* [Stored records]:
■ ■ ■ ■ ■

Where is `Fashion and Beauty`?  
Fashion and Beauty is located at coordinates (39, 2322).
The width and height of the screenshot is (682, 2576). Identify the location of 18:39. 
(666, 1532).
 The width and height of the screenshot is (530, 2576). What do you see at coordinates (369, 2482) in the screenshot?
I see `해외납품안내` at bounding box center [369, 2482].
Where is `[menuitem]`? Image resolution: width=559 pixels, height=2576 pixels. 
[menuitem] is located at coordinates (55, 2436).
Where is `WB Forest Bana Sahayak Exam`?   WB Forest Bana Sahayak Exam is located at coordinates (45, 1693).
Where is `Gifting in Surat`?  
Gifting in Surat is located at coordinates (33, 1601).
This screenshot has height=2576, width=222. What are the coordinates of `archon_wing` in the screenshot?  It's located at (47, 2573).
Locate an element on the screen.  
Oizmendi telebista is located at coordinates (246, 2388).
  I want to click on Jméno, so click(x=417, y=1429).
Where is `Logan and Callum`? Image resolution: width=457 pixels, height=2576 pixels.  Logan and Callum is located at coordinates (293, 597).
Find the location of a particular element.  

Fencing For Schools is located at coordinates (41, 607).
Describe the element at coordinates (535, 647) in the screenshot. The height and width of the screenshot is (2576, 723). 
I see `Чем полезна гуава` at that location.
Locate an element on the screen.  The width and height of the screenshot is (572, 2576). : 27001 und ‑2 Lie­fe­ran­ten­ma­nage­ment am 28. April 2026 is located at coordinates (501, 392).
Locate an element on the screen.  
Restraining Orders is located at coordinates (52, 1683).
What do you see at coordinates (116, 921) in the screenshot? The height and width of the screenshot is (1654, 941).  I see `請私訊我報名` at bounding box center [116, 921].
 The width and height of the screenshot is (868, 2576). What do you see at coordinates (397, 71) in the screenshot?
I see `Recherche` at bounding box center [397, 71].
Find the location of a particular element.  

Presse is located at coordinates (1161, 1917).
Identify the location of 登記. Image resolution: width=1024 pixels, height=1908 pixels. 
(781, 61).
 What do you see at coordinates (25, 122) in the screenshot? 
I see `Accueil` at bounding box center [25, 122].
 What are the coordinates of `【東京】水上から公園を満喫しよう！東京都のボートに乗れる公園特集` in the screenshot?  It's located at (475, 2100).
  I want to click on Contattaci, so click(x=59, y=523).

■ ■ ■ ■ ■

* [ABOUT THIS TASK]: The answer is the full data, repeated exactly as shown.

* [RESPONSE AREA]:
Where is `Fashion and Beauty`?  
Fashion and Beauty is located at coordinates (39, 2322).
The width and height of the screenshot is (682, 2576). Identify the location of 18:39. 
(666, 1532).
 The width and height of the screenshot is (530, 2576). What do you see at coordinates (369, 2482) in the screenshot?
I see `해외납품안내` at bounding box center [369, 2482].
Where is `[menuitem]`? Image resolution: width=559 pixels, height=2576 pixels. 
[menuitem] is located at coordinates (55, 2436).
Where is `WB Forest Bana Sahayak Exam`?   WB Forest Bana Sahayak Exam is located at coordinates (45, 1693).
Where is `Gifting in Surat`?  
Gifting in Surat is located at coordinates (33, 1601).
This screenshot has height=2576, width=222. What are the coordinates of `archon_wing` in the screenshot?  It's located at (47, 2573).
Locate an element on the screen.  
Oizmendi telebista is located at coordinates (246, 2388).
  I want to click on Jméno, so click(x=417, y=1429).
Where is `Logan and Callum`? Image resolution: width=457 pixels, height=2576 pixels.  Logan and Callum is located at coordinates (293, 597).
Find the location of a particular element.  

Fencing For Schools is located at coordinates (41, 607).
Describe the element at coordinates (535, 647) in the screenshot. The height and width of the screenshot is (2576, 723). 
I see `Чем полезна гуава` at that location.
Locate an element on the screen.  The width and height of the screenshot is (572, 2576). : 27001 und ‑2 Lie­fe­ran­ten­ma­nage­ment am 28. April 2026 is located at coordinates (501, 392).
Locate an element on the screen.  
Restraining Orders is located at coordinates (52, 1683).
What do you see at coordinates (116, 921) in the screenshot? The height and width of the screenshot is (1654, 941).  I see `請私訊我報名` at bounding box center [116, 921].
 The width and height of the screenshot is (868, 2576). What do you see at coordinates (397, 71) in the screenshot?
I see `Recherche` at bounding box center [397, 71].
Find the location of a particular element.  

Presse is located at coordinates (1161, 1917).
Identify the location of 登記. Image resolution: width=1024 pixels, height=1908 pixels. 
(781, 61).
 What do you see at coordinates (25, 122) in the screenshot? 
I see `Accueil` at bounding box center [25, 122].
 What are the coordinates of `【東京】水上から公園を満喫しよう！東京都のボートに乗れる公園特集` in the screenshot?  It's located at (475, 2100).
  I want to click on Contattaci, so click(x=59, y=523).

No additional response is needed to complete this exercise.